Steamy Night in Kuching

Wasn't my last posting depressing?! I thought so too, so I accepted an invitation last night to another Malaysian culinary institution, the steamboat restaurant.

My department was organising an evening out for our Language Club and Debate Club students at a little place called Heritage Garden Steamboat Restaurant. Now, for those of you who are not in any way knowledgeable about things Eastern, Steamboat restaurants are very common ways of enjoying the culinary bounties of nature here in Malaysia. The way it works is that you have a big table, usually round, with a gas burner in the middle and a large pot full of steaming hot soup on it.

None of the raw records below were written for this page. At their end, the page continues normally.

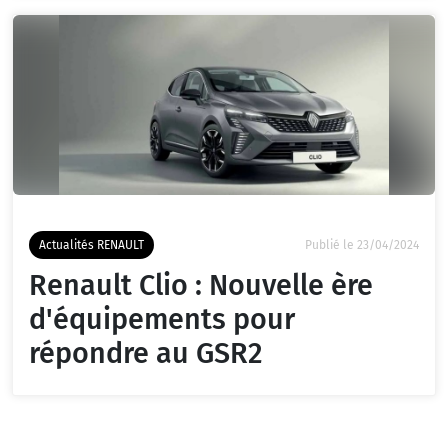
Actualités RENAULT
Publié le 23/04/2024
Renault Clio : Nouvelle ère
d'équipements pour
répondre au GSR2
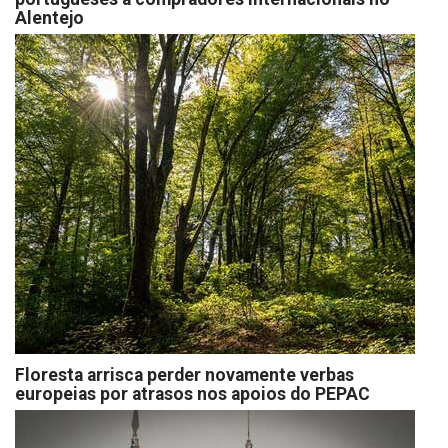
Alentejo
Floresta arrisca perder novamente verbas
europeias por atrasos nos apoios do PEPAC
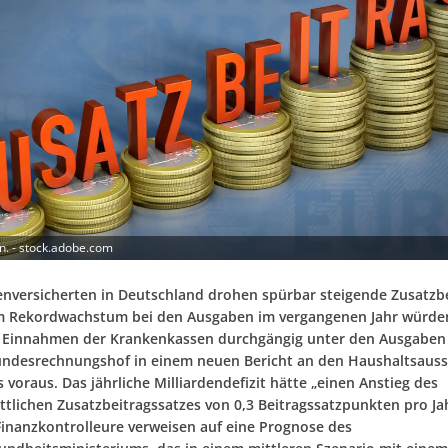
n. - stock.adobe.com
nversicherten in Deutschland drohen spürbar steigende Zusatzbe
m Rekordwachstum bei den Ausgaben im vergangenen Jahr würde
e Einnahmen der Krankenkassen durchgängig unter den Ausgaben 
undesrechnungshof in einem neuen Bericht an den Haushaltsaus
voraus. Das jährliche Milliardendefizit hätte „einen Anstieg des
ttlichen Zusatzbeitragssatzes von 0,3 Beitragssatzpunkten pro Ja
 Finanzkontrolleure verweisen auf eine Prognose des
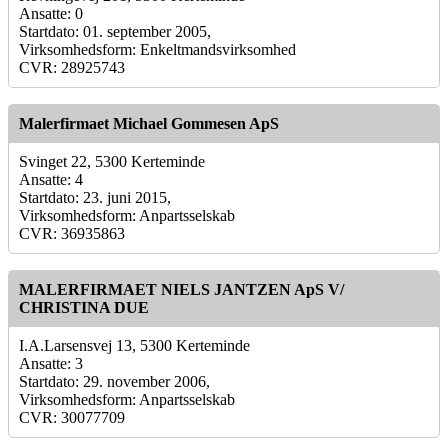
Ansatte: 0
Startdato: 01. september 2005,
Virksomhedsform: Enkeltmandsvirksomhed
CVR: 28925743
Malerfirmaet Michael Gommesen ApS
Svinget 22, 5300 Kerteminde
Ansatte: 4
Startdato: 23. juni 2015,
Virksomhedsform: Anpartsselskab
CVR: 36935863
MALERFIRMAET NIELS JANTZEN ApS V/
CHRISTINA DUE
I.A.Larsensvej 13, 5300 Kerteminde
Ansatte: 3
Startdato: 29. november 2006,
Virksomhedsform: Anpartsselskab
CVR: 30077709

Arranged around the sides of the pot are small griddles for frying bits of food on. You go and select as much fish, seafood, meat, raw veggies, fish balls etc. as you can fit on a plate, and, with the encouragement of your friends and family, as well as the help of chopsticks and large ladles, you proceed to cook your own delicious morsels! No need for snotty waiters who get your order wrong, and no need to wait for hours for your food! You simply prepare it right in front of you!

And here are some images to show you how it's done:





The Heritage Garden is situated in a cosy outdoor garden under a roof with lots of plants and wood carvings on display. There are plenty of tables and the atmosphere is smoky, steamy and steeped in food and jollity.

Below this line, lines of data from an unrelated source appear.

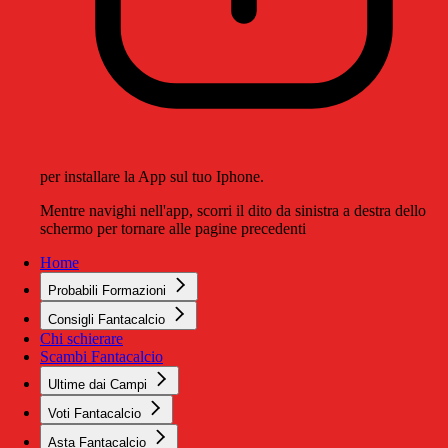
per installare la App sul tuo Iphone.
Mentre navighi nell'app, scorri il dito da sinistra a destra dello
schermo per tornare alle pagine precedenti
Home
Probabili Formazioni
Consigli Fantacalcio
Chi schierare
Scambi Fantacalcio
Ultime dai Campi
Voti Fantacalcio
Asta Fantacalcio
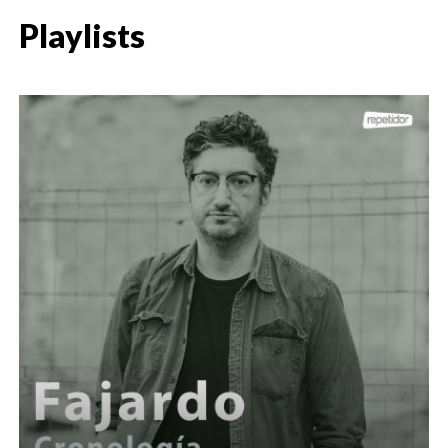
Playlists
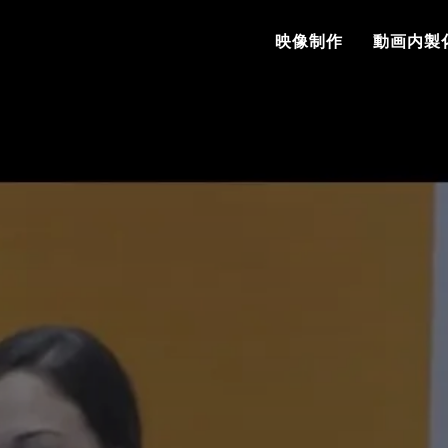
映像制作
動画内製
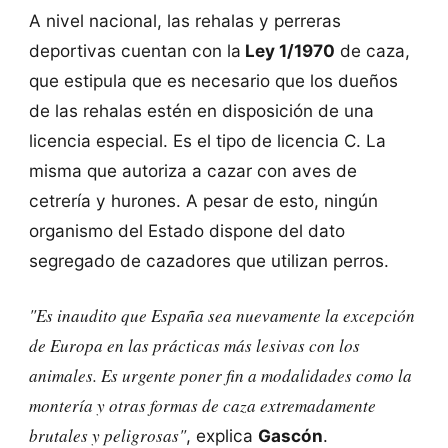
A nivel nacional, las rehalas y perreras
deportivas cuentan con la
Ley 1/1970
de caza,
que estipula que es necesario que los dueños
de las rehalas estén en disposición de una
licencia especial. Es el tipo de licencia C. La
misma que autoriza a cazar con aves de
cetrería y hurones. A pesar de esto, ningún
organismo del Estado dispone del dato
segregado de cazadores que utilizan perros.
"Es inaudito que España sea nuevamente la excepción
de Europa en las prácticas más lesivas con los
animales. Es urgente poner fin a modalidades como la
montería y otras formas de caza extremadamente
brutales y peligrosas"
, explica
Gascón
.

This being the tropics, the mosquitoes were also at the feast, so I suffered mercilessly from dozens of tormenting bites from these disgusting little pests. They really enjoyed my sweet, warm British blood. Well at least the UK is managing to export one thing to Malaysia!

But, even though I was being eaten alive, I stuffed myself silly - eating far too much including some ice cream! When will I ever learn? Probably when they cart me off to the cardiac unit I expect. Ah well...

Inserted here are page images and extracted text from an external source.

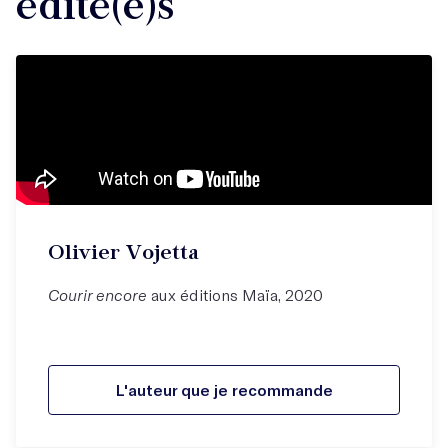
édité(e)s
Olivier Vojetta
Courir encore
aux éditions Maïa, 2020
L'auteur que je recommande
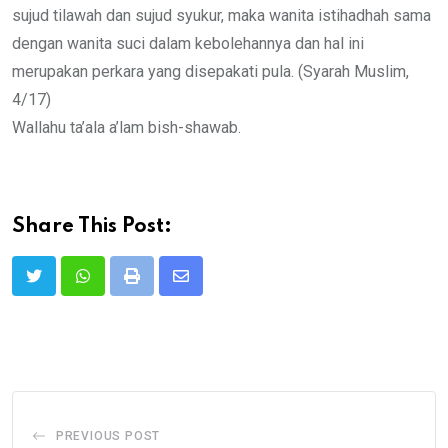
sujud tilawah dan sujud syukur, maka wanita istihadhah sama
dengan wanita suci dalam kebolehannya dan hal ini
merupakan perkara yang disepakati pula. (Syarah Muslim,
4/17)
Wallahu ta’ala a’lam bish-shawab.
Share This Post:
Print
Share
via
Email
PREVIOUS POST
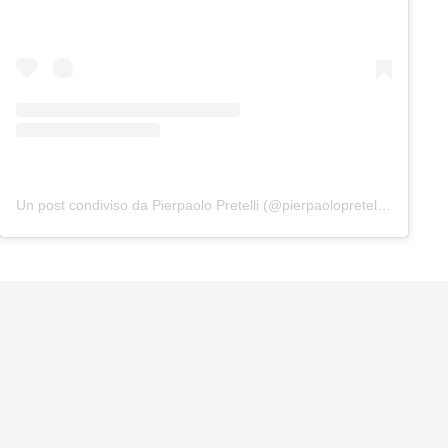
Un post condiviso da Pierpaolo Pretelli (@pierpaolopretelliofficial)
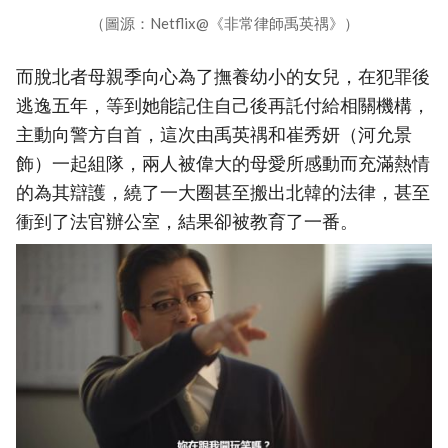
（圖源：Netflix@《非常律師禹英禑》）
而脫北者母親季向心為了撫養幼小的女兒，在犯罪後
逃逸五年，等到她能記住自己後再託付給相關機構，
主動向警方自首，這次由禹英禑和崔秀妍（河允景
飾）一起組隊，兩人被偉大的母愛所感動而充滿熱情
的為其辯護，繞了一大圈甚至搬出北韓的法律，甚至
衝到了法官辦公室，結果卻被教育了一番。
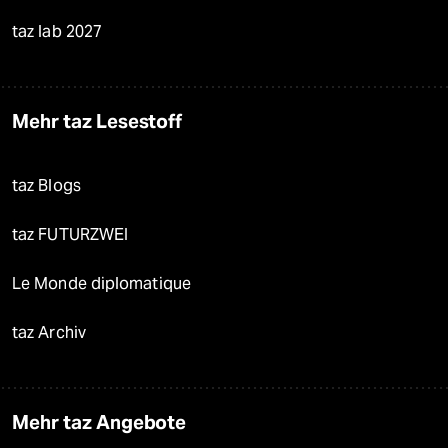
taz lab 2027
Mehr taz Lesestoff
taz Blogs
taz FUTURZWEI
Le Monde diplomatique
taz Archiv
Mehr taz Angebote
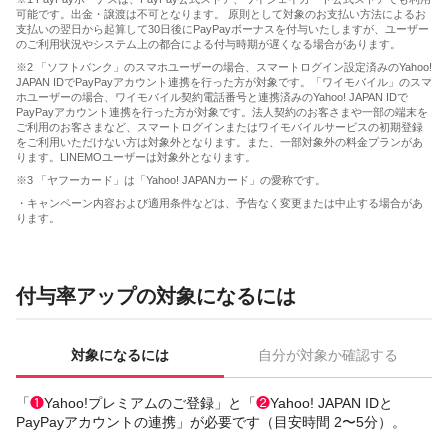
可能です。出金・譲渡は不可となります。 原則として対象のお支払い方法によるお
支払いの翌日から起算して30日後にPayPayボーナスを付与いたしますが、ユーザー
のご利用状況やシステム上の都合による付与時期が遅くなる場合があります。
※2 「ソフトバンク」のスマホユーザーの場合、スマートログイン設定済みのYahoo!
JAPAN IDでPayPayアカウント連携を行った方が対象です。「ワイモバイル」のスマ
ホユーザーの場合、ワイモバイル契約電話番号と連携済みのYahoo! JAPAN IDで
PayPayアカウント連携を行った方が対象です。法人契約のお客さまや一部の端末を
ご利用のお客さまなど、スマートログインまたはワイモバイルサービスの初期登録
をご利用いただけない方は対象外となります。また、一部対象外の料金プランがあ
ります。LINEMOユーザーは対象外となります。
※3 「ヤフーカード」は「Yahoo! JAPANカード」の愛称です。
・キャンペーン内容および適用条件などは、予告なく変更または中止する場合があ
ります。
付与率アップの対象になるには
対象になるには
自分が対象か確認する
「
❶
Yahoo!プレミアムのご登録」と「
❷
Yahoo! JAPAN IDと
PayPayアカウントの連携」が必要です（目安時間 2〜5分）。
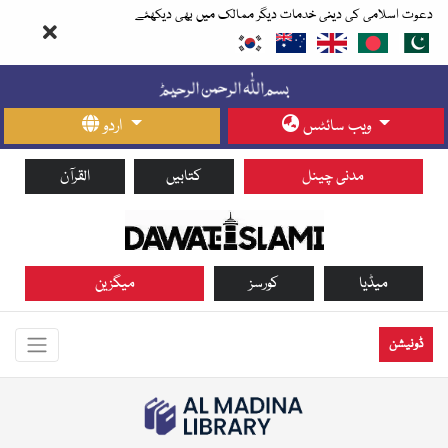
دعوت اسلامی کی دینی خدمات دیگر ممالک میں بھی دیکھئے
ویب سائٹس
اردو
مدنی چینل
کتابیں
القرآن
میڈیا
کورسز
میگزین
ڈونیشن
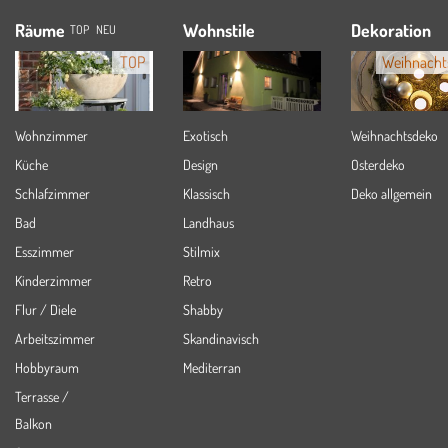
Räume
Wohnstile
Dekoration
TOP
NEU
TOP
Weihnacht
Wohnzimmer
Exotisch
Weihnachtsdeko
Küche
Design
Osterdeko
Schlafzimmer
Klassisch
Deko allgemein
Bad
Landhaus
Esszimmer
Stilmix
Kinderzimmer
Retro
Flur / Diele
Shabby
Arbeitszimmer
Skandinavisch
Hobbyraum
Mediterran
Terrasse /
Balkon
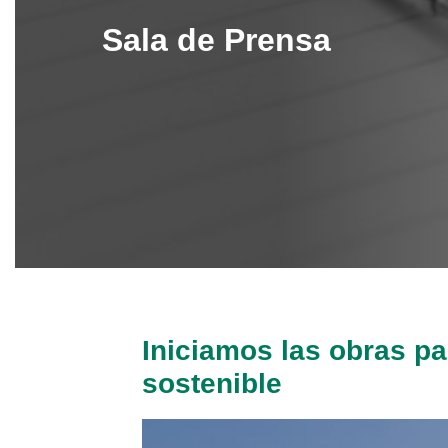
Sala de Prensa
Iniciamos las obras pa
sostenible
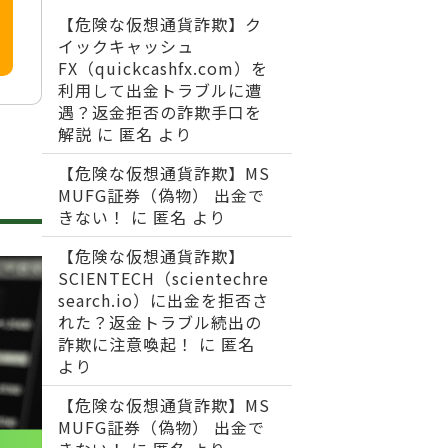
【危険な仮想通貨詐欺】ク
イックキャッシュ
FX（quickcashfx.com）を
利用して出金トラブルに遭
遇？返金拒否の詐欺手口を
解説
に
匿名
より
【危険な仮想通貨詐欺】MS
MUFG証券（偽物） 出金で
きない！
に
匿名
より
【危険な仮想通貨詐欺】
SCIENTECH（scientechre
search.io）に出金を拒否さ
れた？返金トラブル続出の
詐欺に注意喚起！
に
匿名
より
【危険な仮想通貨詐欺】MS
MUFG証券（偽物） 出金で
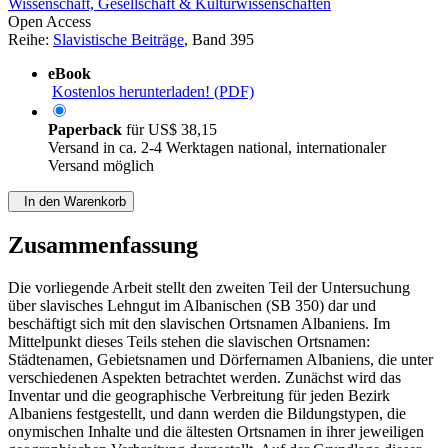
Wissenschaft, Gesellschaft & Kulturwissenschaften
Open Access
Reihe:
Slavistische Beiträge
, Band 395
eBook
Kostenlos herunterladen! (PDF)
Paperback
für
US$ 38,15
Versand in ca. 2-4 Werktagen national, internationaler
Versand möglich
In den Warenkorb
Zusammenfassung
Die vorliegende Arbeit stellt den zweiten Teil der Untersuchung
über slavisches Lehngut im Albanischen (SB 350) dar und
beschäftigt sich mit den slavischen Ortsnamen Albaniens. Im
Mittelpunkt dieses Teils stehen die slavischen Ortsnamen:
Städtenamen, Gebietsnamen und Dörfernamen Albaniens, die unter
verschiedenen Aspekten betrachtet werden. Zunächst wird das
Inventar und die geographische Verbreitung für jeden Bezirk
Albaniens festgestellt, und dann werden die Bildungstypen, die
onymischen Inhalte und die ältesten Ortsnamen in ihrer jeweiligen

One thing I did learn, though, is just what it means to say that Malaysians love food. Our party consisted of about 20 students as well as three of us lecturers. They were all joyfully placing bits of food on the grill plates and popping various morsels in the cooking pot and later taking them out, to devour them with loud conversation in high-speed Malay and English. And it all started again, once they finished.

Several of my students kept asking me if I had had enough - even though my stomach bag was about to burst! It seemed perfectly natural to them to take as much food as they could, without worrying about the consequences. And they are all SO thin!!

In the end, I had to make my excuses and leave this culinary revelry. I must say, it strengthened my faith in young Malaysians, who all seem to be born to enjoy themselves without doing silly things like getting drunk, puking up, shouting rude songs at each other or getting off with each other.

All the kind of things I used to do when I was their age! It's a good thing that the past is, definitely, a foreign country to which there is no visa!